[Records from a data source]
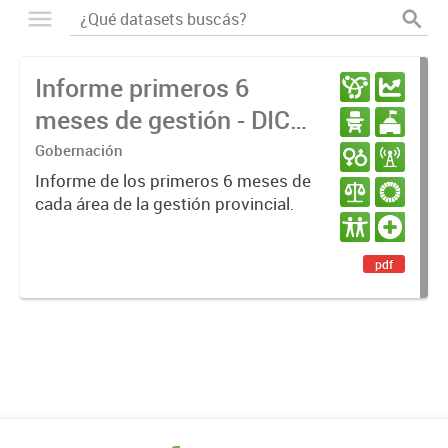
Informe primeros 6
meses de gestión - DIC
23 / JUN 24
Gobernación
Informe de los primeros 6 meses de
cada área de la gestión provincial.
pdf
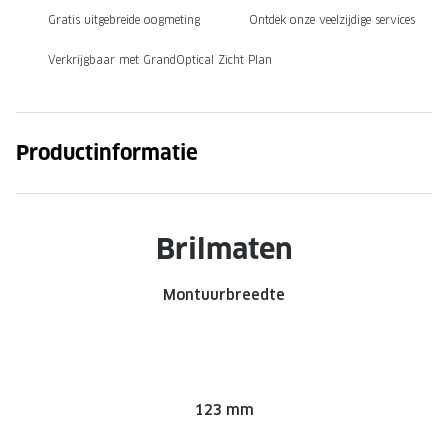
Gratis uitgebreide oogmeting
Ontdek onze veelzijdige services
Onze brillenglazen
Verkrijgbaar met GrandOptical Zicht Plan
Nikon brillenglazen
Transitions brillenglazen
Productinformatie
Brilmaten
Montuurbreedte
123 mm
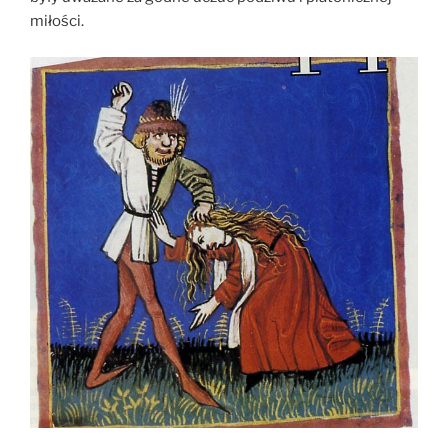
miłości.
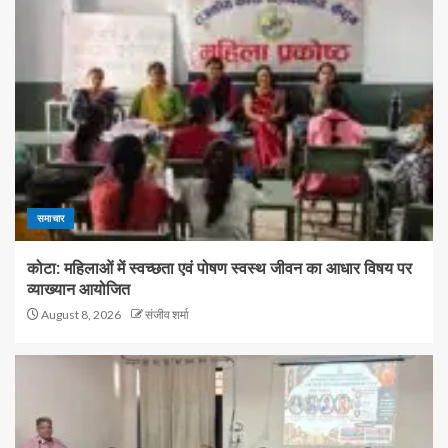
समाचार
कोटा: महिलाओं में स्वच्छता एवं पोषण स्वस्थ जीवन का आधार विषय पर
व्याख्यान आयोजित
August 8, 2026
संजीव शर्मा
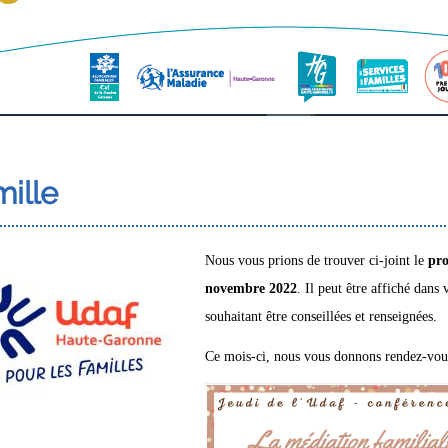
ille
Nous vous prions de trouver ci-joint le
pro
novembre 2022
. Il peut être affiché dan
souhaitant être conseillées et renseignées.
Ce mois-ci, nous vous donnons rendez-vou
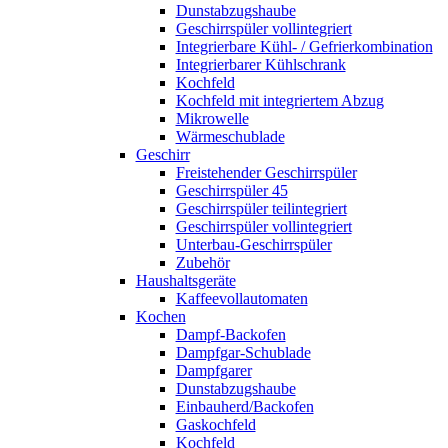
Dunstabzugshaube
Geschirrspüler vollintegriert
Integrierbare Kühl- / Gefrierkombination
Integrierbarer Kühlschrank
Kochfeld
Kochfeld mit integriertem Abzug
Mikrowelle
Wärmeschublade
Geschirr
Freistehender Geschirrspüler
Geschirrspüler 45
Geschirrspüler teilintegriert
Geschirrspüler vollintegriert
Unterbau-Geschirrspüler
Zubehör
Haushaltsgeräte
Kaffeevollautomaten
Kochen
Dampf-Backofen
Dampfgar-Schublade
Dampfgarer
Dunstabzugshaube
Einbauherd/Backofen
Gaskochfeld
Kochfeld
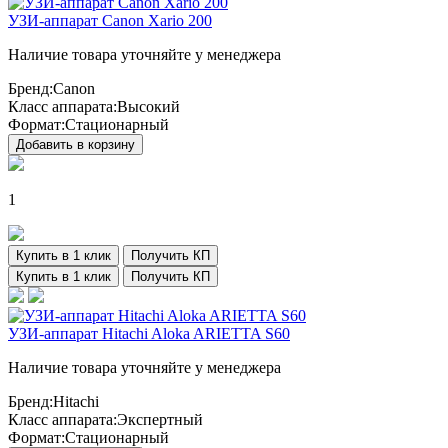
УЗИ-аппарат Canon Xario 200
Наличие товара уточняйте у менеджера
Бренд:
Canon
Класс аппарата:
Высокий
Формат:
Стационарный
Добавить в корзину
1
Купить в 1 клик
Получить КП
Купить в 1 клик
Получить КП
УЗИ-аппарат Hitachi Aloka ARIETTA S60
Наличие товара уточняйте у менеджера
Бренд:
Hitachi
Класс аппарата:
Экспертный
Формат:
Стационарный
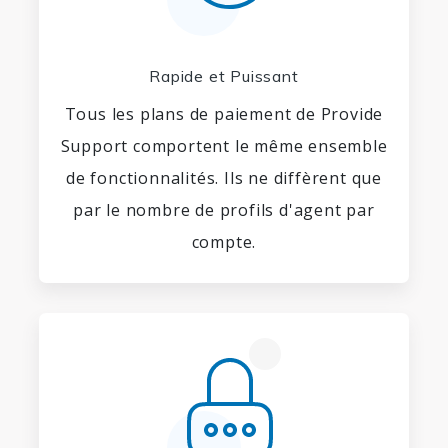
Rapide et Puissant
Tous les plans de paiement de Provide
Support comportent le même ensemble
de fonctionnalités. Ils ne diffèrent que
par le nombre de profils d'agent par
compte.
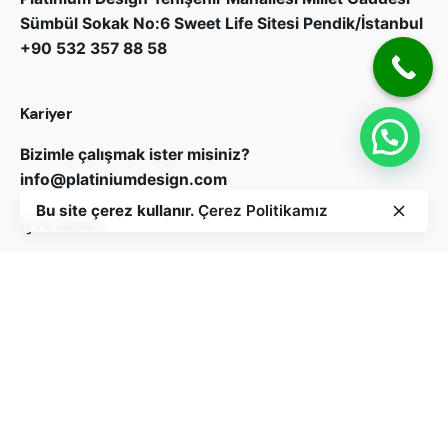
Sümbül Sokak No:6 Sweet Life Sitesi Pendik/İstanbul
+90 532 357 88 58
Kariyer
Bizimle çalışmak ister misiniz?
info@platiniumdesign.com
Bu site çerez kullanır.
Çerez Politikamız
İş Fırsatları
İş fırsatı mı arıyorsunuz?
Açık pozisyonlar
Bizi Takip Edin
Abone ol
Bu siteden e-posta alımını onaylıyorum.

**Description of the task**: Copy every line above that holds the word "brillenglazen".

**Completed task**:
Onze brillenglazen
Nikon brillenglazen
Transitions brillenglazen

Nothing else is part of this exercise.